◆ Task instructions: Word for word, restate all the records; images are not part of the copy.

··· Provided information ···

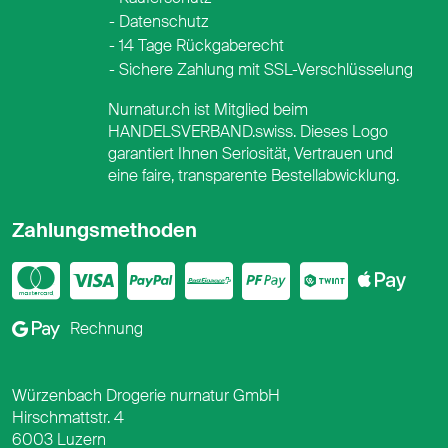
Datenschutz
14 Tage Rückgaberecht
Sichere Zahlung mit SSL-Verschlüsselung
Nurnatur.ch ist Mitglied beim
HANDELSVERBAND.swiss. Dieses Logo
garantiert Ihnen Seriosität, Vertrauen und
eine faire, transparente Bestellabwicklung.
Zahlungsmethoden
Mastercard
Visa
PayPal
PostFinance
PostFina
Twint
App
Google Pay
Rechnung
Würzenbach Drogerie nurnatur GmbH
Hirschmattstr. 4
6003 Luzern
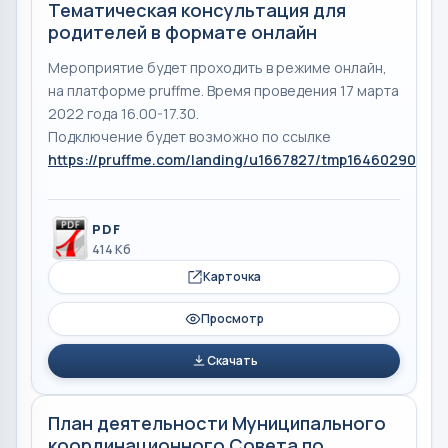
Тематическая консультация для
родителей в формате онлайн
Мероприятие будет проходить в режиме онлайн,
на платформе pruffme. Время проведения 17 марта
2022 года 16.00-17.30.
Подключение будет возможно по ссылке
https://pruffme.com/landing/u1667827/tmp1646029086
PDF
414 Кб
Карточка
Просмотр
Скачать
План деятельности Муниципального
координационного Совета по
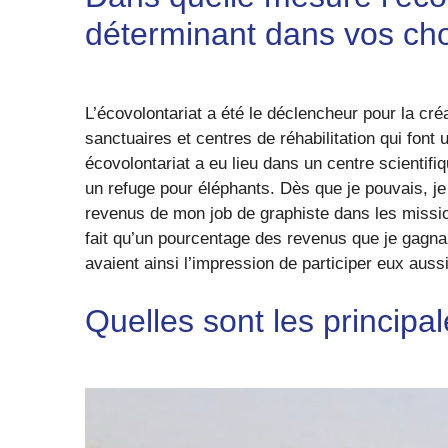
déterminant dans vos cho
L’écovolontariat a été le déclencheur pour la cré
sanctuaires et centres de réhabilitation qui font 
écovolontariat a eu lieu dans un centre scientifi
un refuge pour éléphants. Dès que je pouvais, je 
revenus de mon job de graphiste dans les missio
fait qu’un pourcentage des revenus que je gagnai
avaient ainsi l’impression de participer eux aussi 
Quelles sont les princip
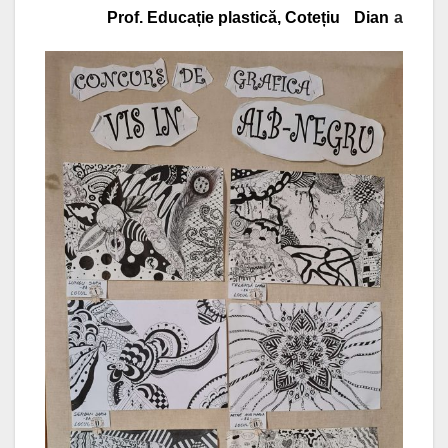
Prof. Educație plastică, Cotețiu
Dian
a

···

◆ Exercise response:
Datenschutz
14 Tage Rückgaberecht
Sichere Zahlung mit SSL-Verschlüsselung
Nurnatur.ch ist Mitglied beim
HANDELSVERBAND.swiss. Dieses Logo
garantiert Ihnen Seriosität, Vertrauen und
eine faire, transparente Bestellabwicklung.
Zahlungsmethoden
Mastercard
Visa
PayPal
PostFinance
PostFina
Twint
App
Google Pay
Rechnung
Würzenbach Drogerie nurnatur GmbH
Hirschmattstr. 4
6003 Luzern
Тематическая консультация для
родителей в формате онлайн
Мероприятие будет проходить в режиме онлайн,
на платформе pruffme. Время проведения 17 марта
2022 года 16.00-17.30.
Подключение будет возможно по ссылке
https://pruffme.com/landing/u1667827/tmp1646029086
PDF
414 Кб
Карточка
Просмотр
Скачать
План деятельности Муниципального
координационного Совета по
déterminant dans vos cho
L’écovolontariat a été le déclencheur pour la cré
sanctuaires et centres de réhabilitation qui font 
écovolontariat a eu lieu dans un centre scientifi
un refuge pour éléphants. Dès que je pouvais, je 
revenus de mon job de graphiste dans les missio
fait qu’un pourcentage des revenus que je gagnai
avaient ainsi l’impression de participer eux aussi 
Quelles sont les princip
Prof. Educație plastică, Cotețiu
Dian
a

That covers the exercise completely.